400M Twitter Users’ Data Is Reportedly On Sale In The Black Market
According to a tweet by cybercrime intelligence firm Hudson Rock, a private database containing private emails and linked phone numbers belonging to 400 million Twitter users is up for sale on the black market.
Hudson Rock stated,
“The private database contains devastating amounts of information including emails and phone numbers of high-profile users such as AOC, Kevin O’Leary, Vitalik Buterin & more” adding, “In the post, the threat actor claims the data was obtained in early 2022 due to a vulnerability in Twitter, as well as attempting to extort Elon Musk to buy the data or face GDPR lawsuits.”
Hudson Rock said that while it has not been able to fully verify the hacker’s claims given the number of accounts, it said that an “independent verification of the data itself appears to be legitimate.”
Web3 security firm DeFiYield also had a look at 1,000 accounts given as a sample by the hacker and verified that the data is “real.” It also reached out to the hacker via Telegram and noted that they are actively waiting for a buyer there.
If found true, the breach could be a significant cause for concern for Crypto Twitter users, particularly those who operate under a pseudonym.
However, some users have highlighted that such a large-scale breach is hard to believe, given that the current amount of active monthly users reportedly sits at around 450 million.
At the time of writing, the purported hacker still has a post up on Breached advertising the database to b buyers.
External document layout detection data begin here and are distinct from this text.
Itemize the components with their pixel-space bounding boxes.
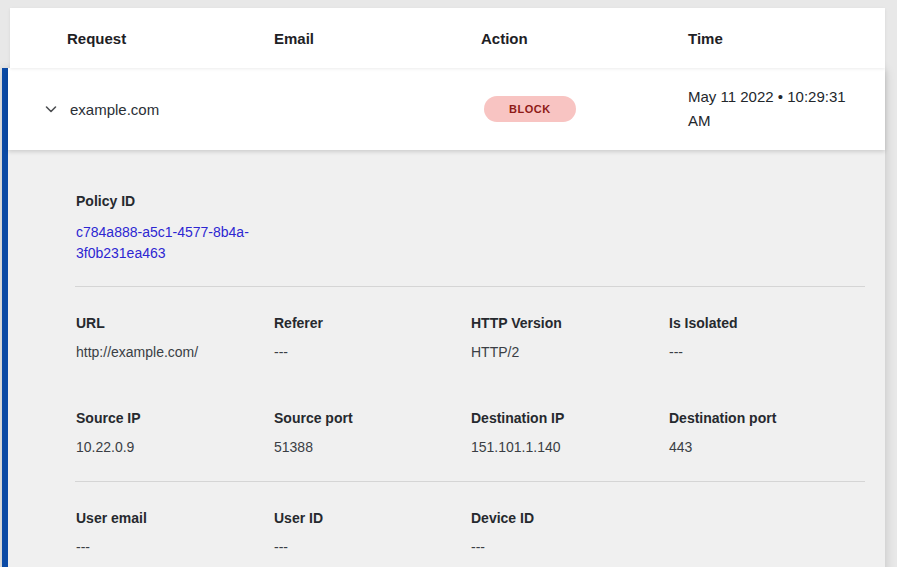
column-header-email: Email: [274, 30, 481, 47]
expanded-log-entry: example.com BLOCK May 11 2022 • 10:29:31…: [2, 68, 885, 567]
source-ip-label: Source IP: [76, 410, 274, 427]
field-destination-ip: Destination IP 151.101.1.140: [471, 410, 669, 456]
field-source-port: Source port 51388: [274, 410, 471, 456]
section-divider: [75, 286, 865, 287]
destination-ip-label: Destination IP: [471, 410, 669, 427]
policy-id-link[interactable]: c784a888-a5c1-4577-8b4a-3f0b231ea463: [76, 222, 274, 264]
field-url: URL http://example.com/: [76, 315, 274, 361]
log-detail-panel: Policy ID c784a888-a5c1-4577-8b4a-3f0b23…: [8, 150, 885, 567]
is-isolated-value: ---: [669, 344, 865, 361]
column-header-request: Request: [67, 30, 274, 47]
http-version-value: HTTP/2: [471, 344, 669, 361]
referer-value: ---: [274, 344, 471, 361]
detail-row-user: User email --- User ID --- Device ID ---: [76, 510, 865, 556]
user-id-value: ---: [274, 539, 471, 556]
device-id-label: Device ID: [471, 510, 669, 527]
source-ip-value: 10.22.0.9: [76, 439, 274, 456]
field-is-isolated: Is Isolated ---: [669, 315, 865, 361]
detail-row-network: Source IP 10.22.0.9 Source port 51388 De…: [76, 410, 865, 456]
field-device-id: Device ID ---: [471, 510, 669, 556]
column-header-action: Action: [481, 30, 688, 47]
table-header-row: Request Email Action Time: [10, 8, 885, 68]
device-id-value: ---: [471, 539, 669, 556]
table-row[interactable]: example.com BLOCK May 11 2022 • 10:29:31…: [8, 68, 885, 150]
field-destination-port: Destination port 443: [669, 410, 865, 456]
user-email-value: ---: [76, 539, 274, 556]
row-time-value: May 11 2022 • 10:29:31 AM: [688, 85, 870, 133]
action-block-badge: BLOCK: [484, 96, 576, 122]
section-divider: [75, 481, 865, 482]
destination-port-value: 443: [669, 439, 865, 456]
source-port-value: 51388: [274, 439, 471, 456]
column-header-time: Time: [688, 30, 885, 47]
referer-label: Referer: [274, 315, 471, 332]
field-http-version: HTTP Version HTTP/2: [471, 315, 669, 361]
field-user-id: User ID ---: [274, 510, 471, 556]
url-label: URL: [76, 315, 274, 332]
field-user-email: User email ---: [76, 510, 274, 556]
row-expand-toggle[interactable]: [43, 101, 70, 117]
user-id-label: User ID: [274, 510, 471, 527]
row-request-value: example.com: [70, 101, 274, 118]
detail-row-http: URL http://example.com/ Referer --- HTTP…: [76, 315, 865, 361]
http-version-label: HTTP Version: [471, 315, 669, 332]
destination-port-label: Destination port: [669, 410, 865, 427]
url-value: http://example.com/: [76, 344, 274, 361]
source-port-label: Source port: [274, 410, 471, 427]
chevron-down-icon: [43, 101, 59, 117]
destination-ip-value: 151.101.1.140: [471, 439, 669, 456]
is-isolated-label: Is Isolated: [669, 315, 865, 332]
field-source-ip: Source IP 10.22.0.9: [76, 410, 274, 456]
field-referer: Referer ---: [274, 315, 471, 361]
user-email-label: User email: [76, 510, 274, 527]
policy-id-label: Policy ID: [76, 193, 865, 210]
It also has a specific call to action for Elon Musk to pay $276 million to avoid having the data sold and face a fine from the General Data Protection Regulation agency.
If Musk pays the fee, the hacker says they will delete the data and it will not be sold to anyone else “to prevent a lot of celebrities and politicians from Phishing, Crypto scams, Sim swapping, Doxxing and other things.”
The breached data in question is understood to have come from the “Zero-Day Hack” on Twitter, in which an application programming interface vulnerability from June 2021 was exploited before it was patched in January this year. The bug essentially allowed hackers to scrape private info, which they then compiled into databases to sell on the dark web.
Alongside this supposed database, two others have previously been identified, with one consisting of around 5.5 million users and another thought to contain as many as 17 million users, according to a November 27 report from Bleeping Computer.
The dangers of having such info leaked online include targeted phishing attempts via text and email, sim swap attacks to get ahold of accounts and the doxing of private information.
People are being advised to take precautions such as making sure two-factor authentication settings are turned on for their various accounts, via an app and not their phone number, along with changing their passwords and storing them securely and also using a private self-hosted crypto wallet.